Once the surface mount components are soldered in place after the reflow process, which doesn't stand for completion of PCBA and the assembled board needs to be tested for functionality. Often, movement during the reflow process will result in poor connection quality or a complete lack of a connection. Shorts are also a common side effect of this movement, as misplaced components can sometimes connect portions of the circuit that should not connect.

Checking for these errors and misalignments can involve one of several different inspection methods. The most common inspection methods include:

• Manual Checks : Despite upcoming development trend of automated and smart manufacturing, manual checks are still relied on in PCB assembly process. For smaller batches, an in-person visual inspection by a designer is an effective method to ensure the quality of a PCB after the reflow process. However, this method becomes increasingly impractical and inaccurate as the number of inspected boards increases. Looking at such small components for more than an hour can lead to optical fatigue, resulting in less accurate inspections.

• Automatic Optical Inspection : Automatic optical inspection is a more appropriate inspection method for larger batches of PCBAs.
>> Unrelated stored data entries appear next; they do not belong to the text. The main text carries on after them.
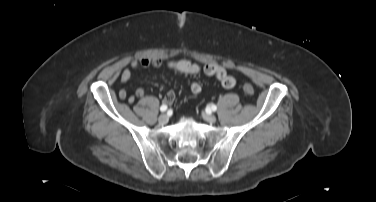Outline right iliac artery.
<instances>
[{
	"label": "right iliac artery",
	"instance_id": "82829eb1",
	"mask_svg": "<svg viewBox=\"0 0 376 202\" xmlns=\"http://www.w3.org/2000/svg\"><path fill=\"white\" fill-rule=\"evenodd\" d=\"M167 110V105L163 104L161 107H160V111L161 112H165Z\"/></svg>",
	"mask_w": 376,
	"mask_h": 202
}]
</instances>
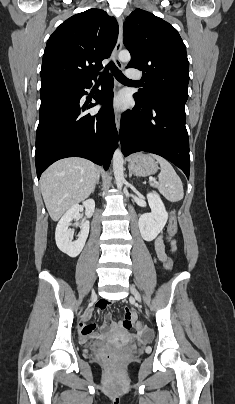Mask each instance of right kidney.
Wrapping results in <instances>:
<instances>
[{"label":"right kidney","mask_w":235,"mask_h":404,"mask_svg":"<svg viewBox=\"0 0 235 404\" xmlns=\"http://www.w3.org/2000/svg\"><path fill=\"white\" fill-rule=\"evenodd\" d=\"M83 206L85 207V215L87 217H91L95 208L94 200L88 199L84 201ZM82 210L83 207L80 205L72 206L58 222L55 232V240L57 247L63 253L73 258L77 257L80 254V252L84 248L86 239L89 234V228H90L89 221H84L80 225V233L76 241H72L71 239L72 230L68 229L71 221L77 219L80 215V211Z\"/></svg>","instance_id":"1"}]
</instances>
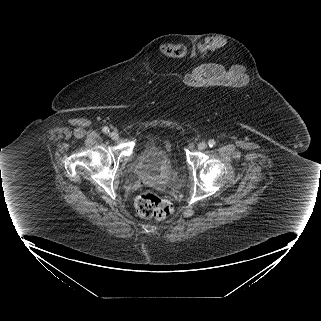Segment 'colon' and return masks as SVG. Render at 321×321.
Masks as SVG:
<instances>
[{
    "mask_svg": "<svg viewBox=\"0 0 321 321\" xmlns=\"http://www.w3.org/2000/svg\"><path fill=\"white\" fill-rule=\"evenodd\" d=\"M222 46L219 38H209L200 46V53L207 54ZM163 53L172 59H184L189 55L188 48L183 44H167L163 46ZM135 209L144 218L164 219L173 212L170 201L158 197L151 191H143L135 199Z\"/></svg>",
    "mask_w": 321,
    "mask_h": 321,
    "instance_id": "colon-1",
    "label": "colon"
}]
</instances>
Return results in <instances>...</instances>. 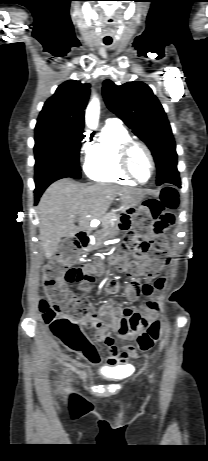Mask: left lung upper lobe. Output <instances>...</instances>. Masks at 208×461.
I'll return each mask as SVG.
<instances>
[{
    "label": "left lung upper lobe",
    "instance_id": "left-lung-upper-lobe-1",
    "mask_svg": "<svg viewBox=\"0 0 208 461\" xmlns=\"http://www.w3.org/2000/svg\"><path fill=\"white\" fill-rule=\"evenodd\" d=\"M103 96L108 108L143 140L152 152L157 166V184L178 174L176 145L166 114L151 88L143 82L117 86L111 80L103 83Z\"/></svg>",
    "mask_w": 208,
    "mask_h": 461
}]
</instances>
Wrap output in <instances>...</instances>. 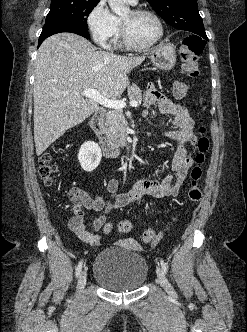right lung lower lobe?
<instances>
[{"label":"right lung lower lobe","instance_id":"98d812e1","mask_svg":"<svg viewBox=\"0 0 247 332\" xmlns=\"http://www.w3.org/2000/svg\"><path fill=\"white\" fill-rule=\"evenodd\" d=\"M61 32H71L78 35H81L85 38H90L88 33V28H84L81 26H78L77 24L65 22V21H57V22H49L45 23L43 30L40 34L39 40H38V47L40 44L49 36L61 33Z\"/></svg>","mask_w":247,"mask_h":332}]
</instances>
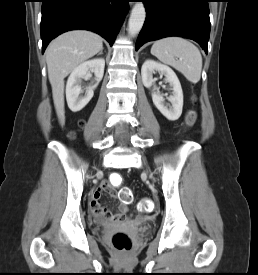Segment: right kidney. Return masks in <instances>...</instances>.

An automatic optical inspection machine, also known as an AOI machine, uses a series of high-powered cameras to "see" PCBs. These cameras are arranged at different angles to view solder connections. Different quality solder connections reflect light in different ways, allowing the AOI to recognize a lower-quality solder. The AOI does this at a very high speed, allowing it to process a high quantity of PCBs in a relatively short time.

• X-ray Inspection : Yet another method of inspection involves x-rays. This is a less common inspection method — it's used most often for more complex or layered PCBs. The X-ray allows a viewer to see through layers and visualize lower layers to identify any potentially hidden problems.

Final Inspection and Functional Test

After the soldering step of the PCBA process is finished, a final inspection will test the PCB for its functionality. This inspection is known as a "functional test". The test puts the PCB through its paces, simulating the normal circumstances in which the PCB will operate. Power and simulated signals run through the PCB in this test while testers monitor the PCB's electrical characteristics.

If any of these characteristics, including voltage, current or signal output, show unacceptable fluctuation or hit peaks outside of a predetermined range, the PCB fails the test. The failed PCB can then be recycled or scrapped, depending on the company's standards.

Testing is the final and most important step in PCB assembly process, as it determines the success or failure of the process. This testing is also the reason why regular testing and inspection throughout the assembly process is so important.